However, the Foundation warned that “future pressure from policy and network costs” will pull up on bills between this April and April 2029.
As a result, it said the government’s discount will be “eroded over the course of the next three years, leaving bills around £60 lower than today’s levels by March 2029”.
The Foundation added that following this gradual up-tick in bills, an additional “cliff edge looms”.
It cautioned that once support is withdrawn in April 2029, potentially just ahead of a general election, bills would rise a further £55.
Jonathan Marshal, principal economist at the Resolution Foundation, said that government’s policy is “well designed,” but raised concerns.
He added: “However, this support is due to end in April 2029. The Government should set out a clear and durable framework for deciding which energy policy costs are funded by bills and which through taxation soon, to avoid scrambling for a solution in an election year.”
A DESNZ spokesperson said: “Tackling the energy affordability crisis is our number one priority – and this is just the start.
“We are getting off the rollercoaster of volatile fossil fuels and onto clean homegrown power which we control, to bring down bills for good.”
How to save on your energy bill
You could save hundreds of pounds a year on your energy bill by locking into a fixed-price energy deal.
These tariffs lock the price per unit of gas and electricity for a set period of time, for example one or two years.
By taking out one of these deals you are protected from price rises, which can give you certainty about how much you will pay.

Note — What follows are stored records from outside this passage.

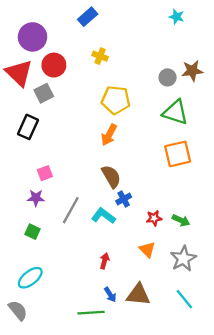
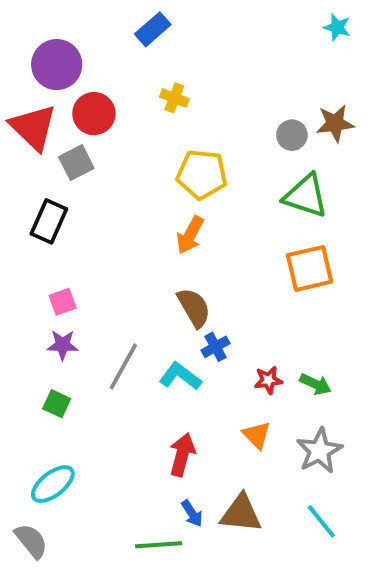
cyan star: (177, 17) -> (337, 27), moved
pink square: (45, 173) -> (63, 302), moved
red arrow: (105, 261) -> (182, 455), size x1.5

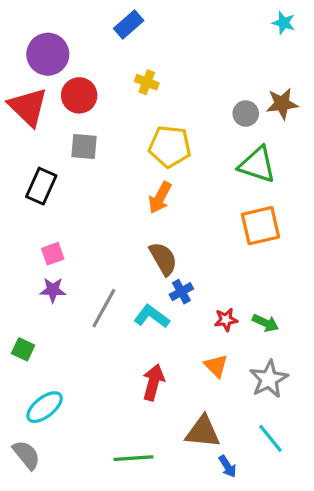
gray square: (76, 163) -> (84, 147), moved, turned 32
green square: (57, 404) -> (23, 349), moved
blue arrow: (192, 513) -> (228, 466), moved

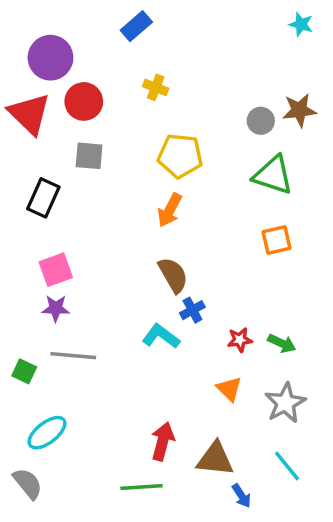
orange square: (261, 226) -> (277, 240), size x0.7
pink square: (53, 254) -> (56, 270), size x1.4
gray line: (104, 308) -> (73, 356), moved, turned 66
red arrow: (153, 382) -> (163, 441), moved

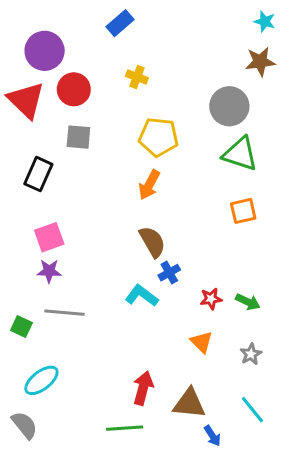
brown star: (299, 110) -> (260, 62), moved
gray circle: (261, 121) -> (229, 106), size x1.6
gray star: (285, 403) -> (251, 354), size x0.6

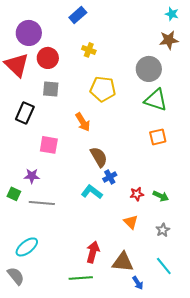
orange arrow: (149, 185) -> (83, 122), moved, turned -60
pink square: (49, 237) -> (49, 145), moved, turned 30
green square: (21, 326) -> (14, 194), moved

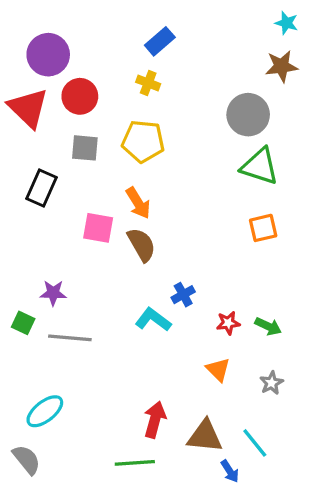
blue rectangle: (78, 15) -> (160, 41), moved
yellow pentagon: (103, 89) -> (143, 141), moved
pink square: (49, 145) -> (98, 228), moved
brown semicircle: (99, 157) -> (141, 245), moved
cyan line: (164, 266) -> (255, 443), moved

To find the best fixed energy deals, use a price comparison website, such as Uswitch.com or Compare the Market.
Just enter your postcode and current usage deals to receive a list of deals that are available to you.
You can then compare the rates, contract lengths and additional features and benefits of the deals.
You should also go directly to the suppliers’ websites as they sometimes offer special promotions or discounts to customers.
Another cheap way you can cut bills is by blocking any draughts from doors and windows around your home, using draught excluders.
This could save you up to £50 a year, according to the Energy Saving Trust.
Turn down your thermostat by just one degree. This could save you £90 a year on your heating bill, the Energy Saving Trust says.
For most people, the most comfortable temperature to heat your home at is between 18 and 21 degrees.
Check if you’re owed energy bill help from the government or your supplier.
Several energy firms have schemes available to customers struggling to cover their bills.